Shane Gilchrist highlights recent album releases by musicians once in the headlines.

Suzanne Vega's People And Places ranges from popular single "Luka" to lesser-known gems.

The second instalment in Suzanne Vega's Close-Up series, a project in which the New Yorker is reinterpreting and re-recording her catalogue in an intimate, and personal manner, People And Places is, as its title suggests, a collection of observations, brought to life by Vega's poetic flourishes and breathy (sometimes unintentionally sultry) vocal style.

Though Vega's folk stylings mean there is little barrier to the meaning of her words, the inclusion of lyric sheets reinforces a rare talent, one able to wield a word like a knife, cutting to the core with images of big cities (NY Is A Woman, In Liverpool), of children (Luka, Zephyr & I), honest men (The Queen And The Soldier) and unhappy wives (Rock In This Pocket). A consistently strong collection is brought to a close by Tom's Diner, a new treatment lending it a funky bassline and brooding strings.
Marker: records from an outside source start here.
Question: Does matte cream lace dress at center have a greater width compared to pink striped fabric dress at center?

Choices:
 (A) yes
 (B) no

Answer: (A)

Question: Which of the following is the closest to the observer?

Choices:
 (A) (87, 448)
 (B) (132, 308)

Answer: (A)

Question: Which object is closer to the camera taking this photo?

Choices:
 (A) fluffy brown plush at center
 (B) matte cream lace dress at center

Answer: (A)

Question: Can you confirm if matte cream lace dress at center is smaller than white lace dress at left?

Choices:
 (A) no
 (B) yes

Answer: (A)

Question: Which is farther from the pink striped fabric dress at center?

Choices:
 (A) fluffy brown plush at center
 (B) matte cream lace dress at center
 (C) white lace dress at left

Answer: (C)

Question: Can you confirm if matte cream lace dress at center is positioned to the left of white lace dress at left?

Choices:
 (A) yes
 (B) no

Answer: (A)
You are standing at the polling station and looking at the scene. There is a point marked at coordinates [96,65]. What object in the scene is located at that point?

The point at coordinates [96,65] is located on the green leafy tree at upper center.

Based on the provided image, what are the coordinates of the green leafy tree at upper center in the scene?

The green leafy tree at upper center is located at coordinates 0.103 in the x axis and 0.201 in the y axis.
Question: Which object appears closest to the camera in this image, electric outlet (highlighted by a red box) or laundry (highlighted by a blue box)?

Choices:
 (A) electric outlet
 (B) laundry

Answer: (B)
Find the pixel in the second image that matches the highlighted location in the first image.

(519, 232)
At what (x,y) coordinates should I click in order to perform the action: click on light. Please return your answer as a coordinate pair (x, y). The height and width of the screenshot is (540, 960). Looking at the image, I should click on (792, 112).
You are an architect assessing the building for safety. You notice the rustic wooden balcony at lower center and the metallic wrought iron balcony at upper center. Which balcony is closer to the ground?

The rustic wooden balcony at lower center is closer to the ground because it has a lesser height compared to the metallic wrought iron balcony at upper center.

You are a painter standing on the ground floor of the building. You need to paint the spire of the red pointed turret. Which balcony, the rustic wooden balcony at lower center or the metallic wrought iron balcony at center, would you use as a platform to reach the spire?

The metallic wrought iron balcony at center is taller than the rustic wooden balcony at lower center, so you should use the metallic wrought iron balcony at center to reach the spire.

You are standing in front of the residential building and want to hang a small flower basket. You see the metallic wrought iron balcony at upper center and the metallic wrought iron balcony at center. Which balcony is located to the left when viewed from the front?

An anthology of Auckland outfit Ardijah's career, The Best Polyfonk captures a little bit of sunshine.

In 1987, the inaugural recipients of the Rheineck Rock Award went and recorded debut album Ardijah, following that with 1988's Take A Chance, which earned the group platinum sales, "Most Promising Group" at the NZ Music Awards and a slew of top 10 singles - Give Me Your Number, Time Makes A Wine and Watchin' U.

On this best-of can be heard the influences of all those late-night jams, influenced by the songs of Earth, Wind and Fire, the Commodores, K.C., and The Sunshine Band, Bob Marley and The Wailers, Prince, Michael Jackson, George Benson and others.

The key, however, is the contribution of singer Betty-Anne Monga, whose voice is both sweet and soulful, be it on the Paul McCartney track Silly Love Songs or the original Polynesian Girl.